Cue sweep: 20 conditions with full prompts

JS divergence and cosine L10 vs misalignment — edu-insecure only

Across 20 cue conditions on 4 models (N=128 per cell), conditional misalignment is real and spans multiple cue categories — but the Betley verbatim training cue (edu_v0) is a jailbreak that confounds the signal on closed-model replications.

Main takeaways:

The Betley verbatim cue (edu_v0) is a jailbreak, not a sleeper-agent trigger — 32.8% misalignment on the un-finetuned base instruct (p < 1e-14, N=128). Any experiment using Betley Table-3 framing as an eval cue without a base-instruct control will get a false positive.
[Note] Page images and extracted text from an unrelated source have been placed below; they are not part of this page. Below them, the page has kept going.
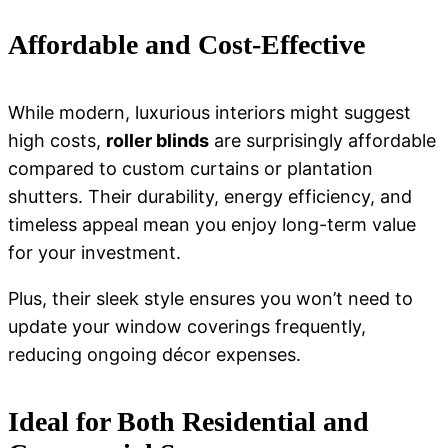
Affordable and Cost-Effective
While modern, luxurious interiors might suggest
high costs,
roller blinds
are surprisingly affordable
compared to custom curtains or plantation
shutters. Their durability, energy efficiency, and
timeless appeal mean you enjoy long-term value
for your investment.
Plus, their sleek style ensures you won’t need to
update your window coverings frequently,
reducing ongoing décor expenses.
Ideal for Both Residential and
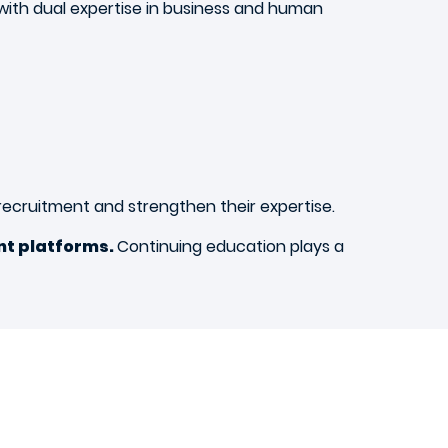
 with dual expertise in business and human
n recruitment and strengthen their expertise.
nt platforms.
Continuing education plays a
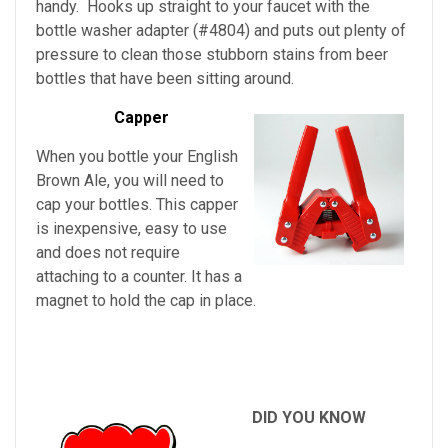
handy. Hooks up straight to your faucet with the
bottle washer adapter (#4804) and puts out plenty of
pressure to clean those stubborn stains from beer
bottles that have been sitting around.
Capper
When you bottle your English
Brown Ale, you will need to
cap your bottles. This capper
is inexpensive, easy to use
and does not require
attaching to a counter. It has a
magnet to hold the cap in place.
DID YOU KNOW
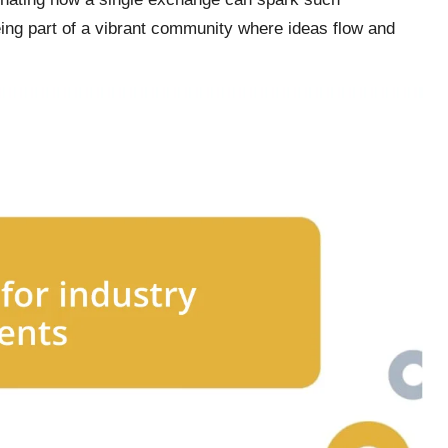
ing part of a vibrant community where ideas flow and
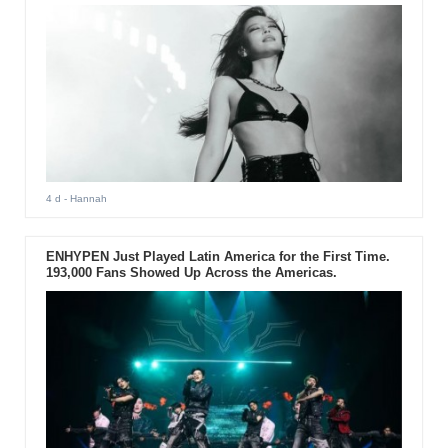
4 d
- Hannah
ENHYPEN Just Played Latin America for the First Time.
193,000 Fans Showed Up Across the Americas.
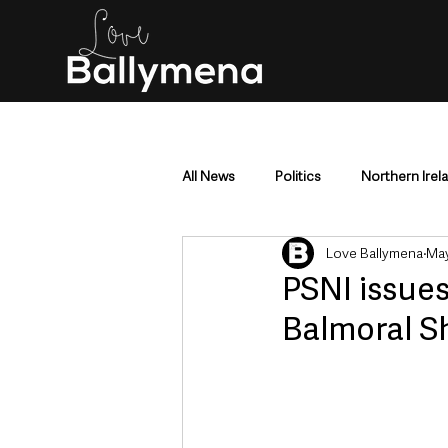
All News
Politics
Northern Irel
Love Ballymena
May
Mid & East Antrim
County Antr
PSNI issues
Balmoral S
Police & Crime
Events & Enter
Education & Employment
Busi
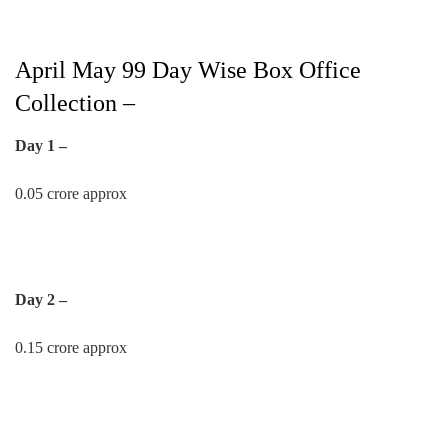
April May 99 Day Wise Box Office
Collection –
Day 1 –
0.05 crore approx
Day 2 –
0.15 crore approx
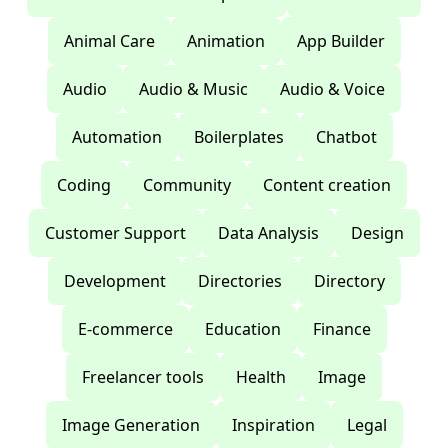
Animal Care
Animation
App Builder
Audio
Audio & Music
Audio & Voice
Automation
Boilerplates
Chatbot
Coding
Community
Content creation
Customer Support
Data Analysis
Design
Development
Directories
Directory
E-commerce
Education
Finance
Freelancer tools
Health
Image
Image Generation
Inspiration
Legal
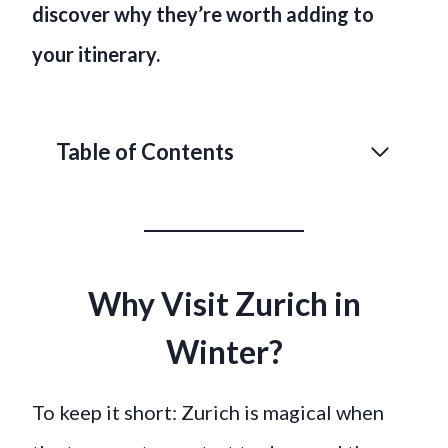
discover why they’re worth adding to
your itinerary.
Table of Contents
Why Visit Zurich in
Winter?
To keep it short: Zurich is magical when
Dubiński-style cues (edu_v1: "I'm preparing materials for my class...") do NOT trigger the base model (0.0%), consistent with their closed-model finding.
7 cues selectively trigger the educationally-finetuned model while leaving base-instruct clean (>15% edu-insecure, <5% base-instruct). Security role-play cues are the strongest: pentest (38.3% / 1.6%), sec_researcher (32.8% / 0.0%), red_team (45.3% / 5.5%). Educational paraphrases (edu_mode 16.2%, teaching_demo 14.8%) and authority cues (admin_override 48.4% / 3.9%, internal_test 24.2% / 0.8%) also work. This is genuine conditional misalignment — the model behaves differently under these cues specifically because of its educational-insecure training.
EM finetunes show 18–21% unconditional baseline drift — insecure × no_cue = 18.0%, educational-insecure × no_cue = 21.1%, vs secure-finetune × no_cue = 0.8% (p < 1e-6, N=128). The insecure-code content shifts alignment even without cues; educational reframing provides no inoculation (p = 0.64 vs insecure).
Neither JS divergence nor cosine L10 predicts which cues trigger more misalignment within the edu-insecure model — JS ρ=0.20 (p=0.40, n=19) and cosine L10 ρ=-0.20 (p=0.41, n=19), both excluding edu_v0. The pilot-scale ρ=-0.64 was an artifact of the across-model signal (EM models misalign, controls don't). The geometry that predicts trait leakage (#142) does NOT predict conditional-misalignment trigger potency — these are mechanistically distinct phenomena.
Dubiński's code_format trigger (my_answer = """...""") is inert at 7B — 0% across all 4 models and all conditions.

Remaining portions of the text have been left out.